Problem to work on – What you return must match the listing below character for character, minus any pictures.

[Provided material Boundary: Start]

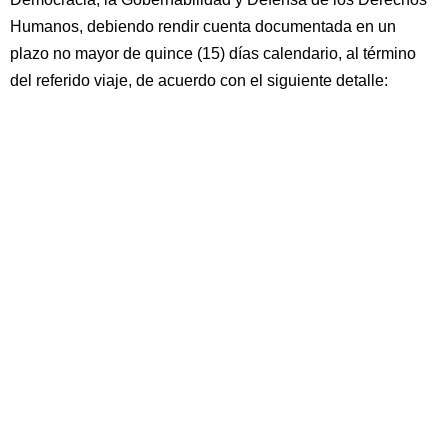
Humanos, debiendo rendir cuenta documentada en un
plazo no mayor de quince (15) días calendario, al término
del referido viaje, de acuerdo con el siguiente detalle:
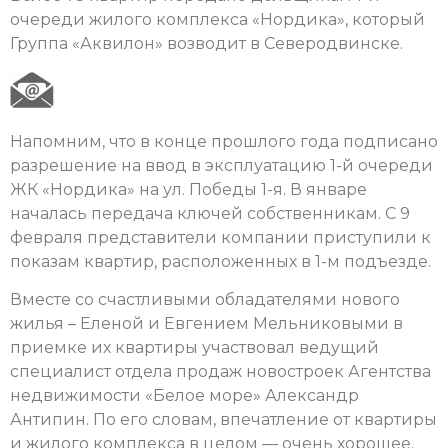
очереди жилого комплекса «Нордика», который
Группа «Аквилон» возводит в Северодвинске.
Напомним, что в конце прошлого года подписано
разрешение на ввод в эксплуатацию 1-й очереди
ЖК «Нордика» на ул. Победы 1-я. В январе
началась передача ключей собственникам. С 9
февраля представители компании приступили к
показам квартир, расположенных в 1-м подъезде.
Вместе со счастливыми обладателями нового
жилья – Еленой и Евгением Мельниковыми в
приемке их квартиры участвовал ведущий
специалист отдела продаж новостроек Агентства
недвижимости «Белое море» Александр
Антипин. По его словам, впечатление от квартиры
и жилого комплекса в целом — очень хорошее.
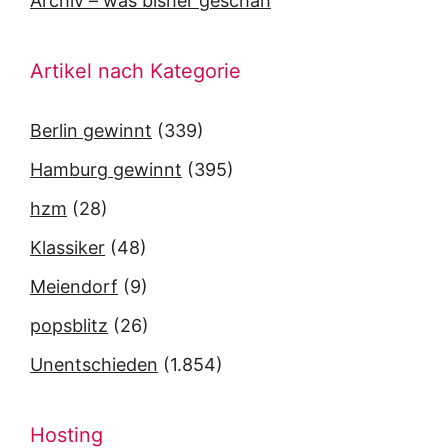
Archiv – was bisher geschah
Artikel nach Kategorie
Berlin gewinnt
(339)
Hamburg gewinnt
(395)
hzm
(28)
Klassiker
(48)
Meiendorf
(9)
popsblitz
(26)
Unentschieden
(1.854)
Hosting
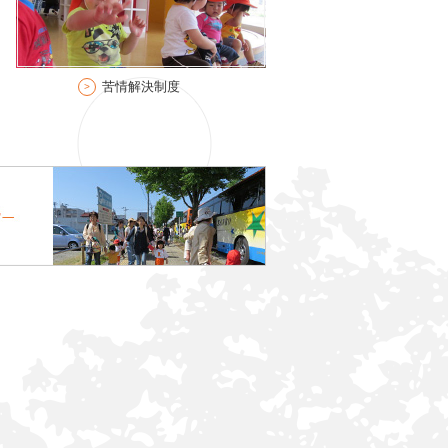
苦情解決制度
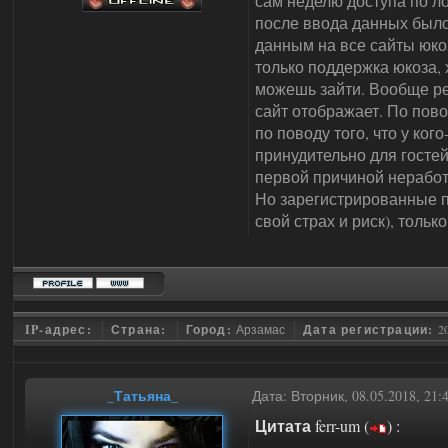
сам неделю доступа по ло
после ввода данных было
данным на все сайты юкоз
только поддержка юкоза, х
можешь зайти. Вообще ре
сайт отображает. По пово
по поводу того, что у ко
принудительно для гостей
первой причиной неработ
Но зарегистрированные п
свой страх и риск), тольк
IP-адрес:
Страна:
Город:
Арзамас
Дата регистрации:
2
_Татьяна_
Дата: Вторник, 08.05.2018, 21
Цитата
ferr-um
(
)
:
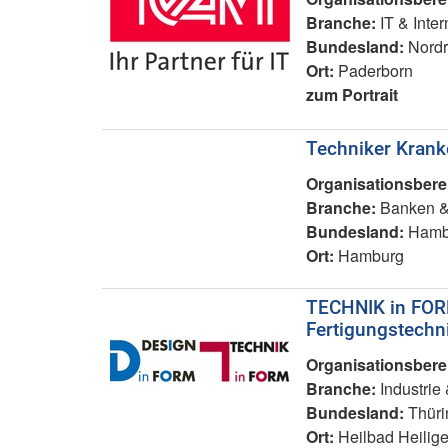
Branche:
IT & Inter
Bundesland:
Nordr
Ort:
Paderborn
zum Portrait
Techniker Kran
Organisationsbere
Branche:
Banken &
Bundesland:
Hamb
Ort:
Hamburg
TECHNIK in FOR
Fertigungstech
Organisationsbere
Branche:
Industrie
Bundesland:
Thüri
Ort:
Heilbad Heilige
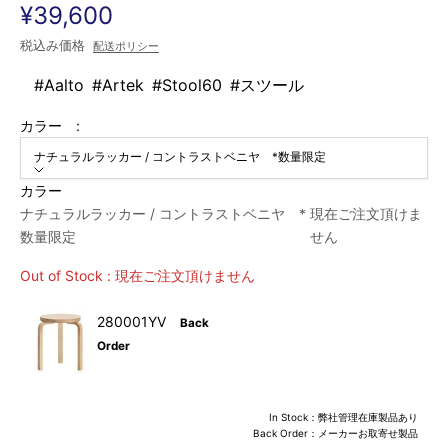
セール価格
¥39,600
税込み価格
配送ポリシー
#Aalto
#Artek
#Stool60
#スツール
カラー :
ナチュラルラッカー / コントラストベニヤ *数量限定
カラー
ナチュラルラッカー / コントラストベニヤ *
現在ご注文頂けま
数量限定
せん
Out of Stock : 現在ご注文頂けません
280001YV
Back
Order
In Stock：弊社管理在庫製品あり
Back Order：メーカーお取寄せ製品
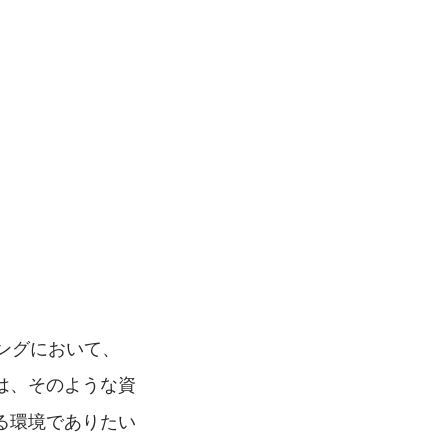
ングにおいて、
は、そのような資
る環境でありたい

[Provided material Boundary: End]

Solution below –
Humanos, debiendo rendir cuenta documentada en un
plazo no mayor de quince (15) días calendario, al término
del referido viaje, de acuerdo con el siguiente detalle:
очереди жилого комплекса «Нордика», который
Группа «Аквилон» возводит в Северодвинске.
Напомним, что в конце прошлого года подписано
разрешение на ввод в эксплуатацию 1-й очереди
ЖК «Нордика» на ул. Победы 1-я. В январе
началась передача ключей собственникам. С 9
февраля представители компании приступили к
показам квартир, расположенных в 1-м подъезде.
Вместе со счастливыми обладателями нового
жилья – Еленой и Евгением Мельниковыми в
приемке их квартиры участвовал ведущий
специалист отдела продаж новостроек Агентства
недвижимости «Белое море» Александр
Антипин. По его словам, впечатление от квартиры
и жилого комплекса в целом — очень хорошее.
Archiv – was bisher geschah
Artikel nach Kategorie
Berlin gewinnt
(339)
Hamburg gewinnt
(395)
hzm
(28)
Klassiker
(48)
Meiendorf
(9)
popsblitz
(26)
Unentschieden
(1.854)
Hosting
苦情解決制度
сам неделю доступа по ло
после ввода данных было
данным на все сайты юкоз
только поддержка юкоза, х
можешь зайти. Вообще ре
сайт отображает. По пово
по поводу того, что у ко
принудительно для гостей
первой причиной неработ
Но зарегистрированные п
свой страх и риск), тольк
IP-адрес:
Страна:
Город:
Арзамас
Дата регистрации:
2
_Татьяна_
Дата: Вторник, 08.05.2018, 21
Цитата
ferr-um
(
)
:
Branche:
IT & Inter
Bundesland:
Nordr
Ort:
Paderborn
zum Portrait
Techniker Kran
Organisationsbere
Branche:
Banken &
Bundesland:
Hamb
Ort:
Hamburg
TECHNIK in FOR
Fertigungstech
Organisationsbere
Branche:
Industrie
Bundesland:
Thüri
Ort:
Heilbad Heilige
セール価格
¥39,600
税込み価格
配送ポリシー
#Aalto
#Artek
#Stool60
#スツール
カラー :
ナチュラルラッカー / コントラストベニヤ *数量限定
カラー
ナチュラルラッカー / コントラストベニヤ *
現在ご注文頂けま
数量限定
せん
Out of Stock : 現在ご注文頂けません
280001YV
Back
Order
In Stock：弊社管理在庫製品あり
Back Order：メーカーお取寄せ製品
ングにおいて、
は、そのような資
る環境でありたい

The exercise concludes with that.